━━ Given records ━━

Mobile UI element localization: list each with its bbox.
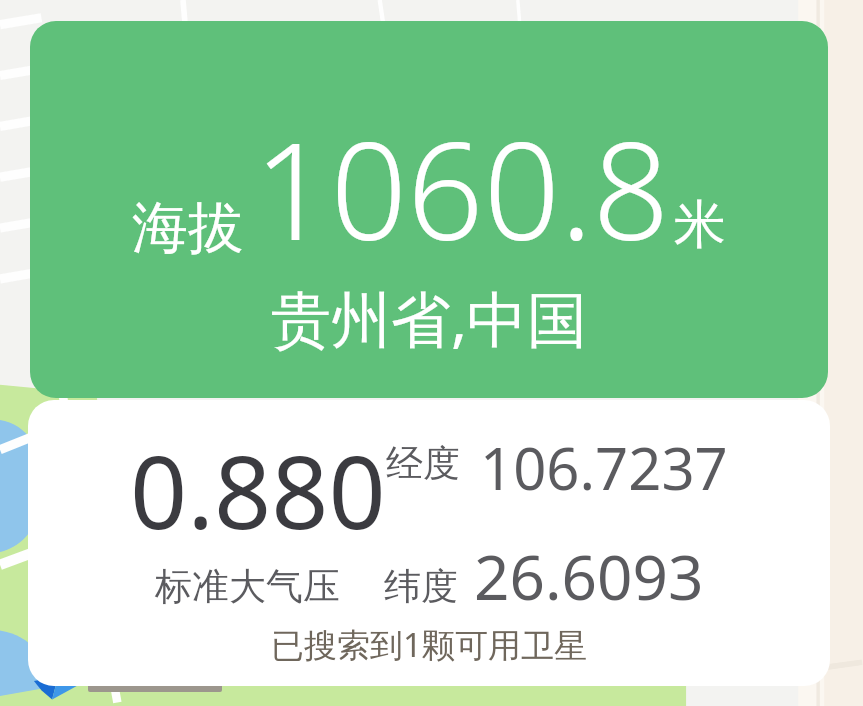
staticText: 已搜索到1颗可用卫星	[28, 622, 830, 667]
staticText: 106.7237	[480, 428, 728, 507]
staticText: 经度	[386, 440, 460, 487]
staticText: 1060.8	[254, 97, 670, 280]
staticText: 标准大气压	[155, 563, 340, 610]
staticText: 0.880	[130, 422, 386, 558]
staticText: 26.6093	[474, 534, 704, 618]
button[interactable]: 海拔	[30, 21, 828, 398]
staticText: 纬度	[384, 563, 458, 610]
staticText: 贵州省,中国	[30, 277, 828, 359]
staticText: 海拔	[132, 193, 244, 264]
button[interactable]: 0.880	[28, 400, 830, 686]
staticText: 米	[674, 192, 726, 258]
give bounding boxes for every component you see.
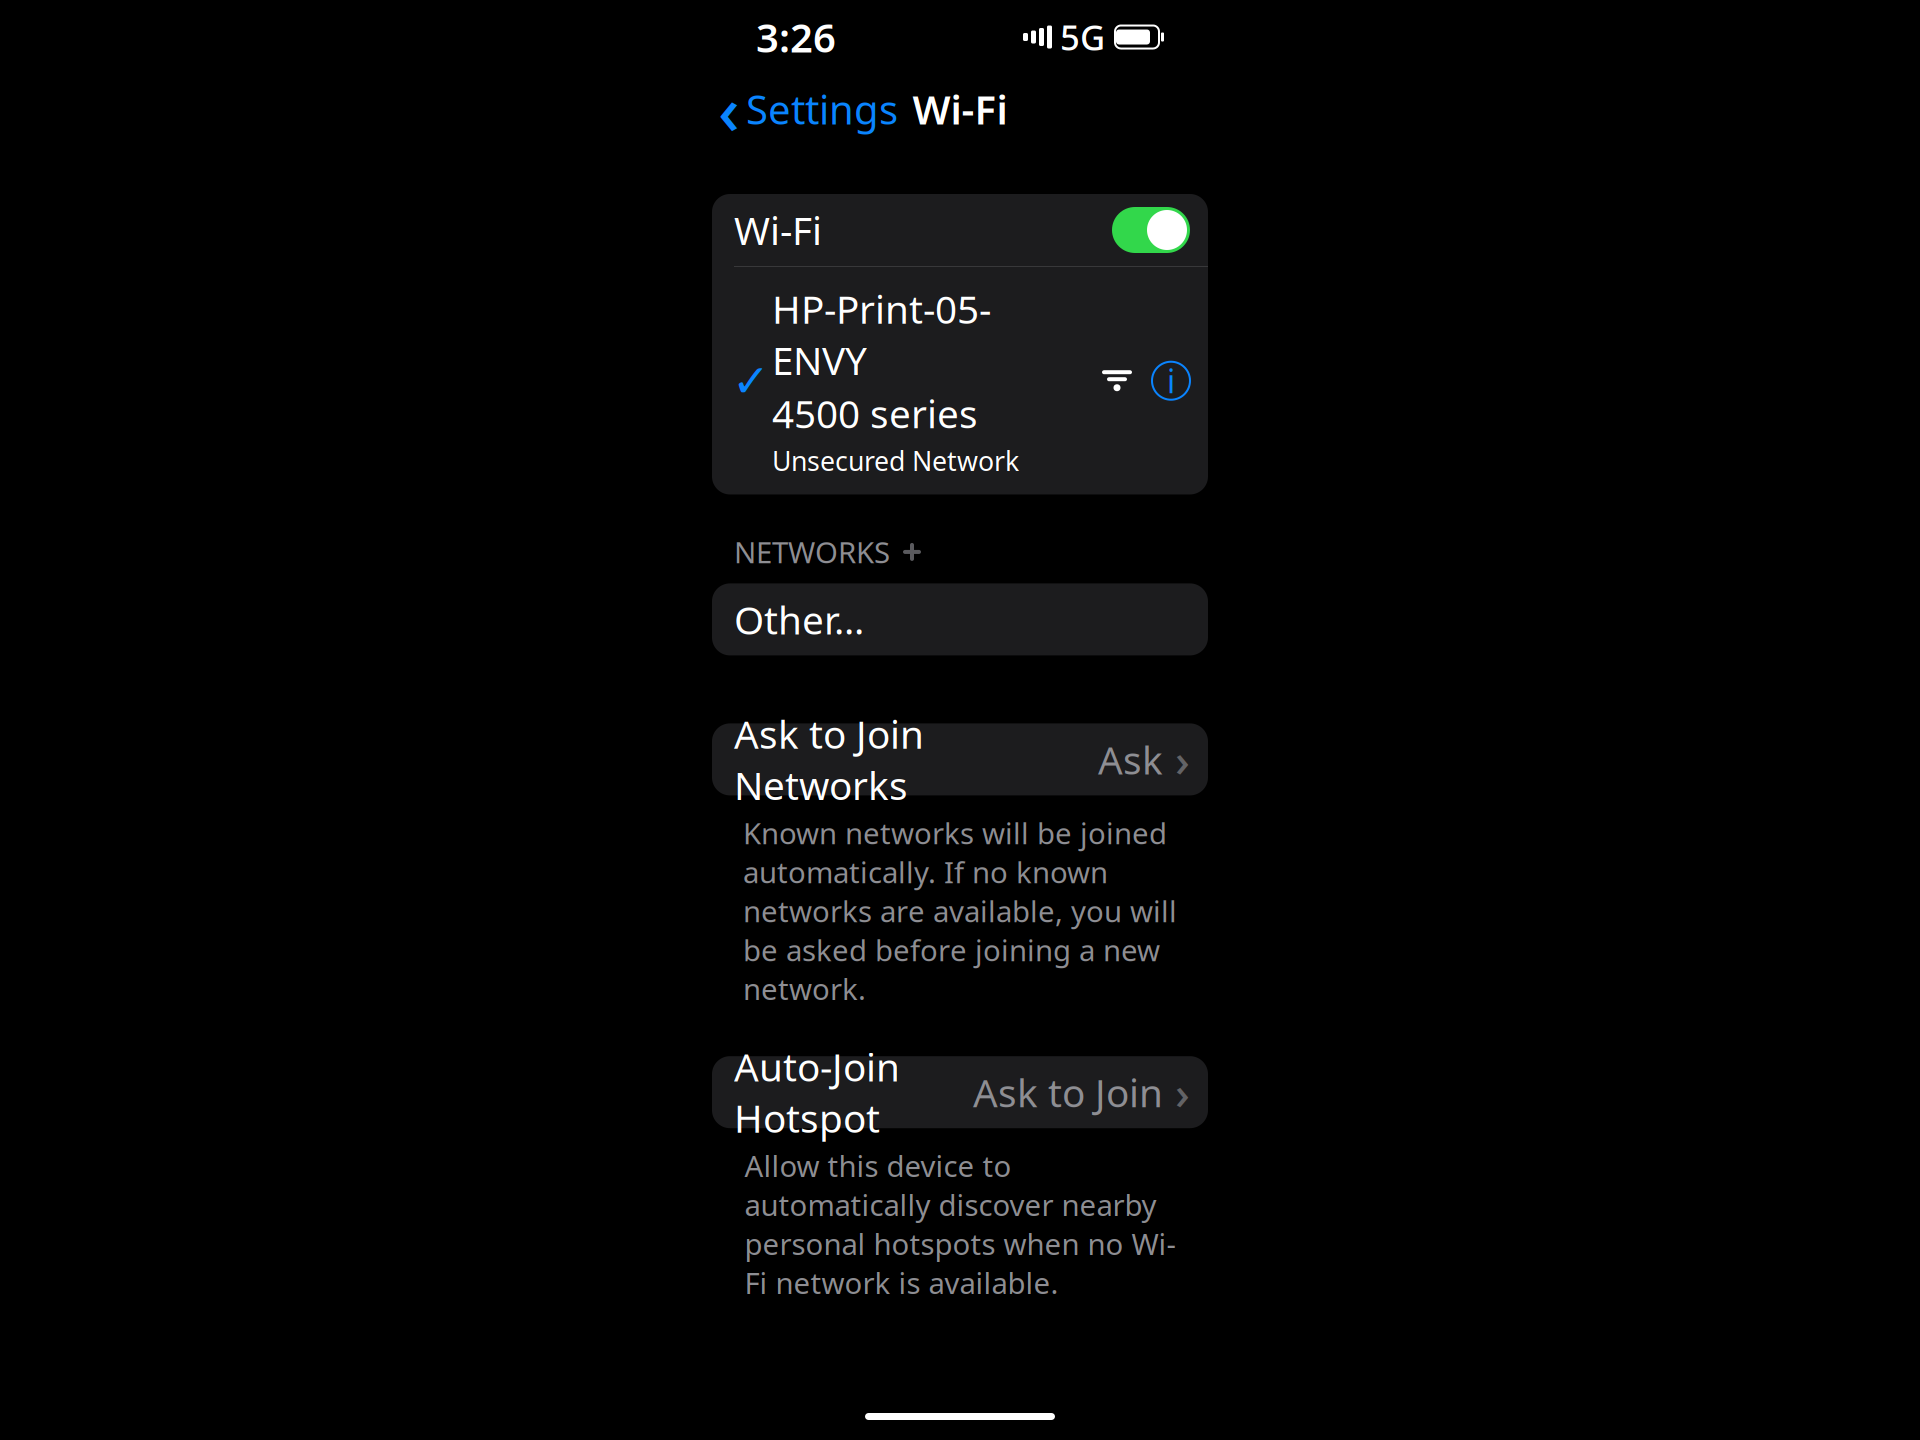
- staticText: ✓: [732, 355, 770, 406]
- staticText: 3:26: [756, 10, 836, 64]
- staticText: HP-Print-05-ENVY: [772, 283, 991, 386]
- staticText: 5G: [1060, 14, 1105, 60]
- staticText: Wi-Fi: [912, 82, 1008, 136]
- button[interactable]: ✓: [712, 267, 1208, 494]
- staticText: Wi-Fi: [734, 204, 822, 256]
- button[interactable]: Auto-Join Hotspot: [712, 1056, 1208, 1128]
- staticText: Known networks will be joined automatica…: [743, 813, 1177, 1008]
- staticText: NETWORKS: [734, 532, 890, 572]
- staticText: Unsecured Network: [772, 443, 1019, 478]
- staticText: ‹: [718, 65, 740, 153]
- staticText: Settings: [746, 82, 898, 136]
- staticText: Allow this device to automatically disco…: [744, 1146, 1176, 1302]
- staticText: Auto-Join Hotspot: [734, 1041, 900, 1144]
- staticText: Ask to Join Networks: [734, 708, 924, 811]
- staticText: 4500 series: [772, 388, 978, 439]
- staticText: Other...: [734, 594, 864, 645]
- staticText: i: [1167, 360, 1175, 402]
- button[interactable]: Other...: [712, 583, 1208, 655]
- staticText: ›: [1175, 729, 1190, 790]
- button[interactable]: Ask to Join Networks: [712, 723, 1208, 795]
- button[interactable]: ‹: [714, 59, 902, 159]
- staticText: Ask to Join: [973, 1066, 1163, 1118]
- staticText: Ask: [1098, 734, 1163, 785]
- button[interactable]: Wi-Fi: [1112, 207, 1190, 253]
- staticText: ›: [1175, 1062, 1190, 1122]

━━━

▶ _What is being asked_
Which lines in the records above hold the string "Other"? Copy each of them.

▶ _Exercise result_
- staticText: Other...: [734, 594, 864, 645]
- button[interactable]: Other...: [712, 583, 1208, 655]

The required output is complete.